(Extracted page text data)
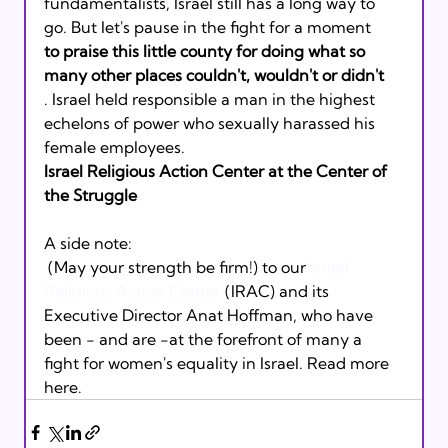
fundamentalists, Israel still has a long way to 
go. But let's pause in the fight for a moment 
to praise this little county for doing what so 
many other places couldn't, wouldn't or didn't
. Israel held responsible a man in the highest 
echelons of power who sexually harassed his 
female employees.
Israel Religious Action Center at the Center of 
the Struggle
A side note: 
 (May your strength be firm!) to our 
Israel 
Religious Action Center
 (IRAC) and its 
Executive Director Anat Hoffman, who have 
been - and are -at the forefront of many a 
fight for women's equality in Israel. Read more 
here.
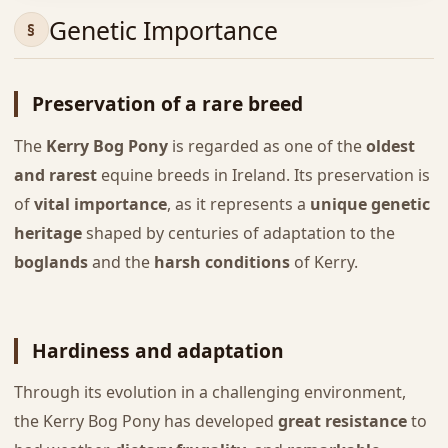
Genetic Importance
Preservation of a rare breed
The
Kerry Bog Pony
is regarded as one of the
oldest
and rarest
equine breeds in Ireland. Its preservation is
of
vital importance
, as it represents a
unique genetic
heritage
shaped by centuries of adaptation to the
boglands
and the
harsh conditions
of Kerry.
Hardiness and adaptation
Through its evolution in a challenging environment,
the Kerry Bog Pony has developed
great resistance
to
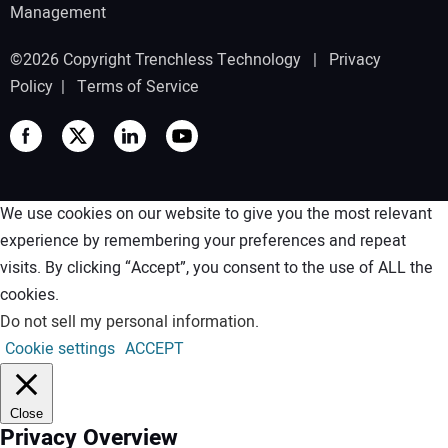
Management
©2026 Copyright Trenchless Technology |
Privacy
Policy
|
Terms of Service
We use cookies on our website to give you the most relevant
experience by remembering your preferences and repeat
visits. By clicking “Accept”, you consent to the use of ALL the
cookies.
Do not sell my personal information
.
Cookie settings
ACCEPT
Close
Privacy Overview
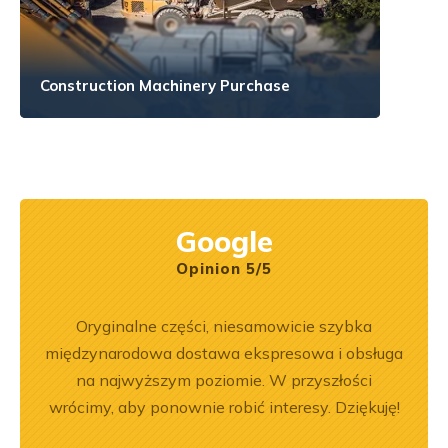
Construction Machinery Purchase
Google
Opinion 5/5
pracy.
Oryginalne części, niesamowicie szybka
Zakup
dobre
międzynarodowa dostawa ekspresowa i obsługa
był
na najwyższym poziomie. W przyszłości
prz
wrócimy, aby ponownie robić interesy. Dziękuję!
poz
r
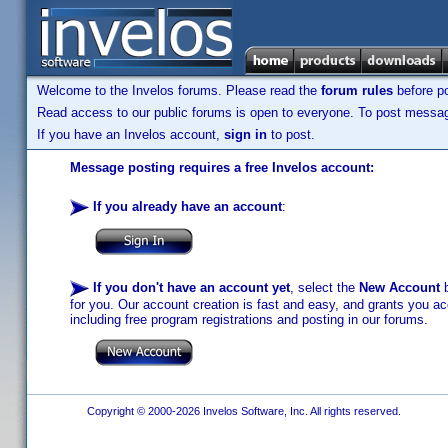
Welcome to the Invelos forums. Please read the
forum rules
before po
Read access to our public forums is open to everyone. To post messages
If you have an Invelos account,
sign in
to post.
Message posting requires a free Invelos account:
If you already have an account
:
If you don't have an account yet
, select the
New Account
b
for you. Our account creation is fast and easy, and grants you acc
including free program registrations and posting in our forums.
Copyright © 2000-2026 Invelos Software, Inc. All rights reserved.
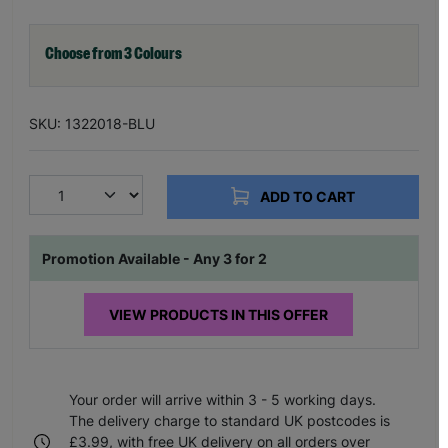
Choose from 3 Colours
SKU: 1322018-BLU
ADD TO CART
Promotion Available - Any 3 for 2
VIEW PRODUCTS IN THIS OFFER
Your order will arrive within 3 - 5 working days.
The delivery charge to standard UK postcodes is
£3.99, with free UK delivery on all orders over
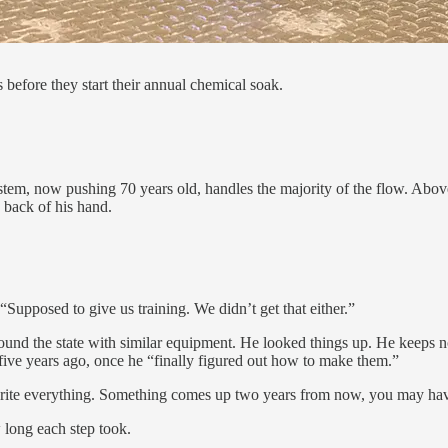
fore they start their annual chemical soak.
 system, now pushing 70 years old, handles the majority of the flow. A
 back of his hand.
Supposed to give us training. We didn’t get that either.”
round the state with similar equipment. He looked things up. He keeps 
five years ago, once he “finally figured out how to make them.”
to write everything. Something comes up two years from now, you may ha
long each step took.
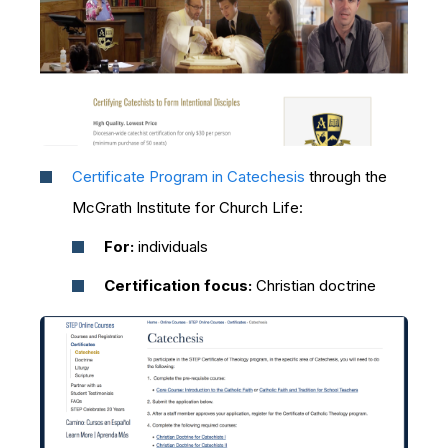
Certificate Program in Catechesis
through the
McGrath Institute for Church Life:
For:
individuals
Certification focus:
Christian doctrine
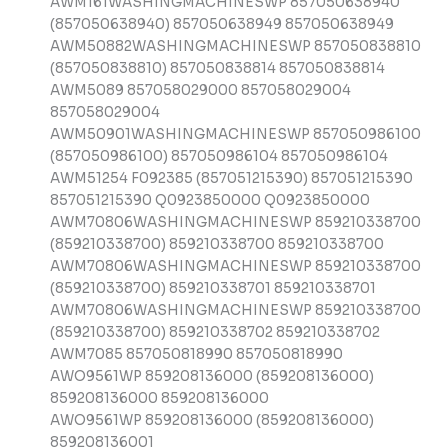
AWM161WASHINGMACHINESWP 857050638940
(857050638940) 857050638949 857050638949
AWM50882WASHINGMACHINESWP 857050838810
(857050838810) 857050838814 857050838814
AWM5089 857058029000 857058029004
857058029004
AWM50901WASHINGMACHINESWP 857050986100
(857050986100) 857050986104 857050986104
AWM51254 F092385 (857051215390) 857051215390
857051215390 Q0923850000 Q0923850000
AWM70806WASHINGMACHINESWP 859210338700
(859210338700) 859210338700 859210338700
AWM70806WASHINGMACHINESWP 859210338700
(859210338700) 859210338701 859210338701
AWM70806WASHINGMACHINESWP 859210338700
(859210338700) 859210338702 859210338702
AWM7085 857050818990 857050818990
AWO9561WP 859208136000 (859208136000)
859208136000 859208136000
AWO9561WP 859208136000 (859208136000)
859208136001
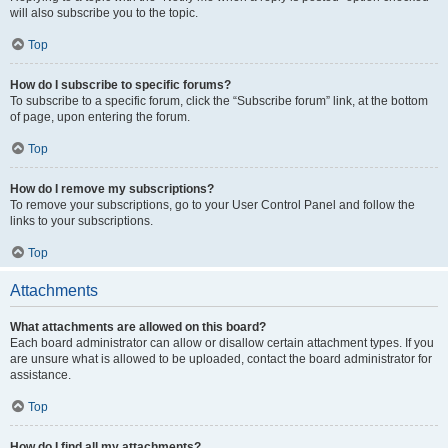
will also subscribe you to the topic.
Top
How do I subscribe to specific forums?
To subscribe to a specific forum, click the “Subscribe forum” link, at the bottom
of page, upon entering the forum.
Top
How do I remove my subscriptions?
To remove your subscriptions, go to your User Control Panel and follow the
links to your subscriptions.
Top
Attachments
What attachments are allowed on this board?
Each board administrator can allow or disallow certain attachment types. If you
are unsure what is allowed to be uploaded, contact the board administrator for
assistance.
Top
How do I find all my attachments?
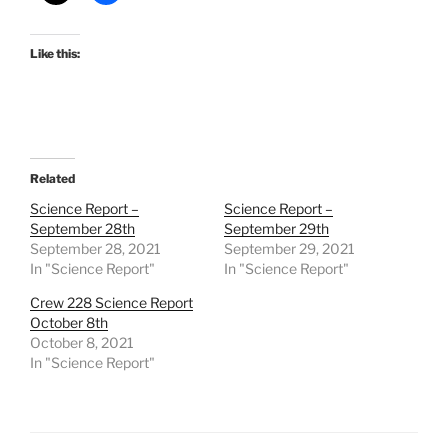
Like this:
Related
Science Report –
Science Report –
September 28th
September 29th
September 28, 2021
September 29, 2021
In "Science Report"
In "Science Report"
Crew 228 Science Report
October 8th
October 8, 2021
In "Science Report"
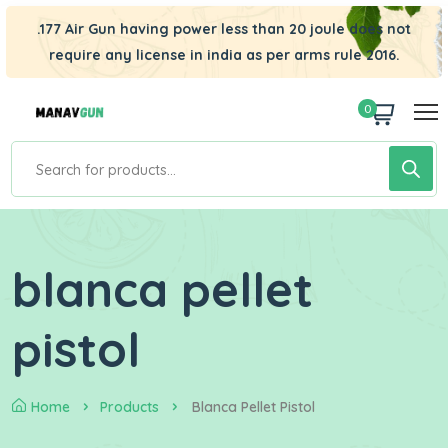
.177 Air Gun having power less than 20 joule does not
require any license in india as per arms rule 2016.
0
blanca pellet
pistol
Home
Products
Blanca Pellet Pistol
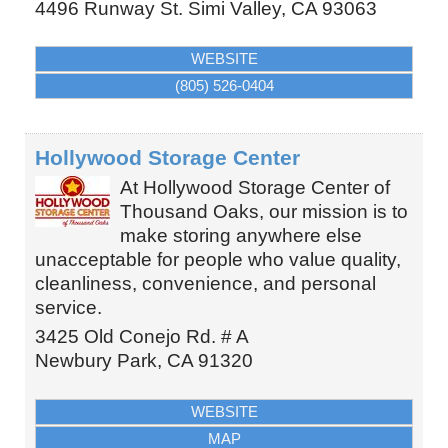
4496 Runway St.
Simi Valley
,
CA
93063
WEBSITE
(805) 526-0404
Hollywood Storage Center
At Hollywood Storage Center of
Thousand Oaks, our mission is to
make storing anywhere else
unacceptable for people who value quality,
cleanliness, convenience, and personal
service.
3425 Old Conejo Rd. # A
Newbury Park
,
CA
91320
WEBSITE
MAP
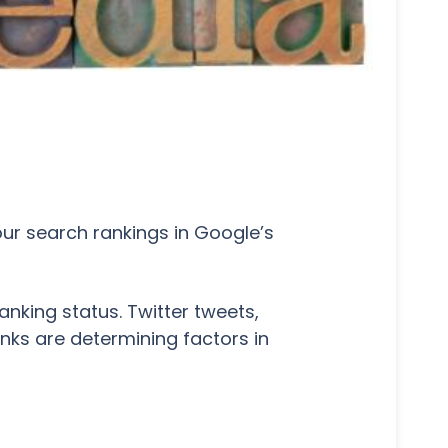
our search rankings in Google’s
nking status. Twitter tweets,
inks are determining factors in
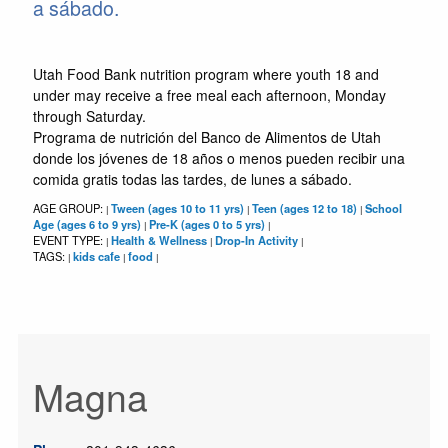
a sábado.
Utah Food Bank nutrition program where youth 18 and
under may receive a free meal each afternoon, Monday
through Saturday.
Programa de nutrición del Banco de Alimentos de Utah
donde los jóvenes de 18 años o menos pueden recibir una
comida gratis todas las tardes, de lunes a sábado.
AGE GROUP:
Tween (ages 10 to 11 yrs)
Teen (ages 12 to 18)
School
|
|
|
Age (ages 6 to 9 yrs)
Pre-K (ages 0 to 5 yrs)
|
|
EVENT TYPE:
Health & Wellness
Drop-In Activity
|
|
|
TAGS:
kids cafe
food
|
|
|
Magna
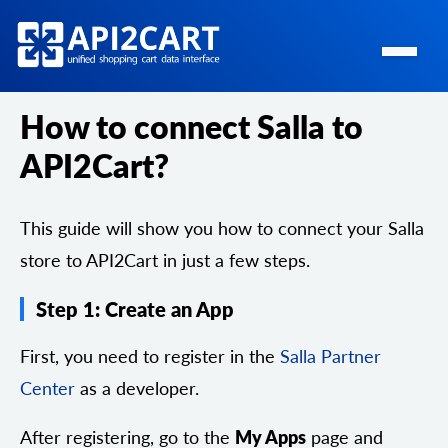
How to connect Salla to
API2Cart?
This guide will show you how to connect your Salla
store to API2Cart in just a few steps.
Step 1: Create an App
First, you need to register in the
Salla Partner
Center
as a developer.
After registering, go to the
My Apps
page and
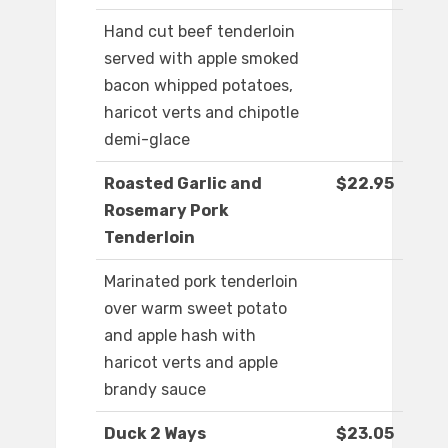
Hand cut beef tenderloin
served with apple smoked
bacon whipped potatoes,
haricot verts and chipotle
demi-glace
Roasted Garlic and
$22.95
Rosemary Pork
Tenderloin
Marinated pork tenderloin
over warm sweet potato
and apple hash with
haricot verts and apple
brandy sauce
Duck 2 Ways
$23.05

§ **What needs to be done**
Extract all lines of the records above that include "Kerry".

§ **Result**
Kerry Bog Pony
of Kerry.
the Kerry Bog Pony has developed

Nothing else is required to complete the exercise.